In-situ investigation and analytical modeling of crack initiation and propagation in Ti-6Al-4V under low-cycle fatigue conditions on microscale

Kurzfassung

Ti-Al alloys such as Ti-6Al-4V belong to a group of materials that show tremendous potential in aircraft engine construction due to their excellent mechanical properties and high corrosion resistance. However, not only the knowledge of the material properties are relevant, but also a comprehensive understanding of the damage mechanisms that occur. One of the most relevant types of damage mechanisms is caused by the cyclic loading, as this accounts for more than 70% of the economically relevant damages, not only in the construction and operation of gas turbines. In order to address this concern, the Institute of Test and Simulation for Gas Turbines at the German Aerospace Center is developing a test bench that is dedicated to perform in-situ research investigating these damage mechanisms. The focus in this project is on a micro-load frame that allows both microscopic examination within a scanning electron microscope and crack monitoring at macroscopic level.

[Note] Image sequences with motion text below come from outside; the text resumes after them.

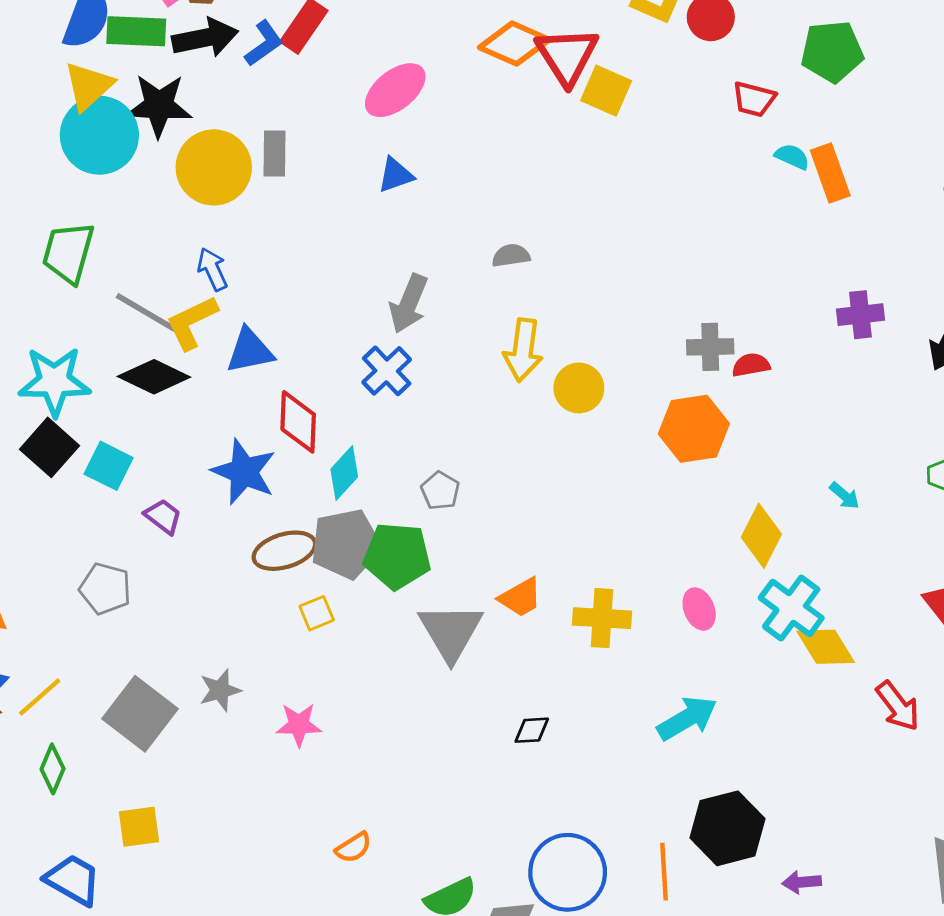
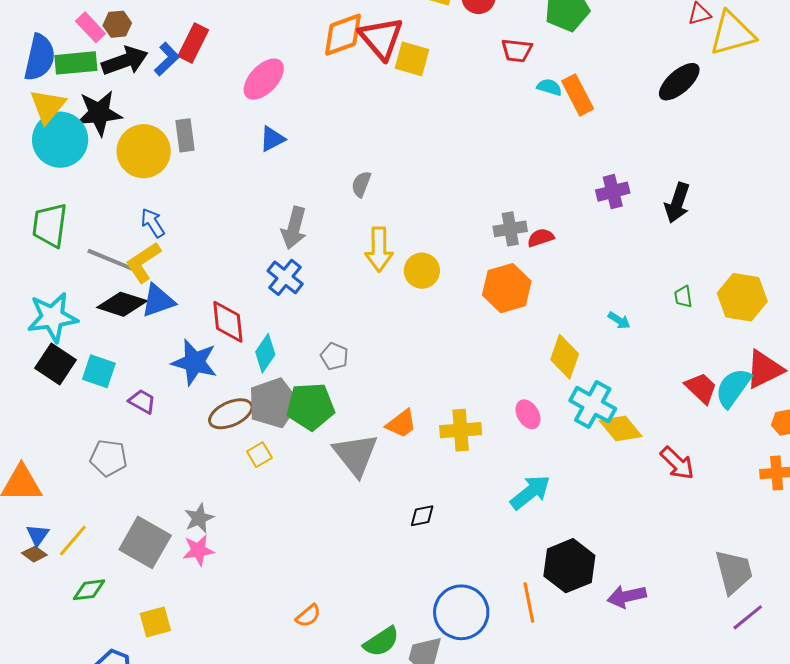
orange diamond: (514, 44) -> (343, 35), turned -36
gray semicircle: (511, 255) -> (361, 184), turned -52
blue triangle: (250, 351) -> (158, 301), moved
pink star: (299, 725) -> (198, 550), moved
green diamond: (53, 769) -> (89, 590), turned 68
purple arrow: (802, 882) -> (627, 596), size x1.4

Automation and efficient data acquistion lead to the creation of a comprehensive research environment that allows holistic research into crack growth behaviour in Ti-6Al-4V. The objective of this thesis is the characterization of the crack growth behaviour under low-cyclic fatigue conditions on a phenomenological and mathematical-analytical level. For this purpose, the results of the previously carried out literature research are presented first. Afterwards the test equipment is presented and experiment planning and execution as well as simulation are discussed. In order to characterize the fatigue behaviour of Ti-6Al-4V, the material's mechanical properties and its microstructure is determined. The focus of this work is on the description of fatigue behaviour. In addition to the phenomenological investigation, which describes the crack development from crack initiation to the failure of the material qualitatively, the results of hysteresis loops analysis and image correlation are discussed. The combination of data and simulation, that enables the analytical modeling of the crack growth behaviour of Ti-6Al-4V concludes this thesis.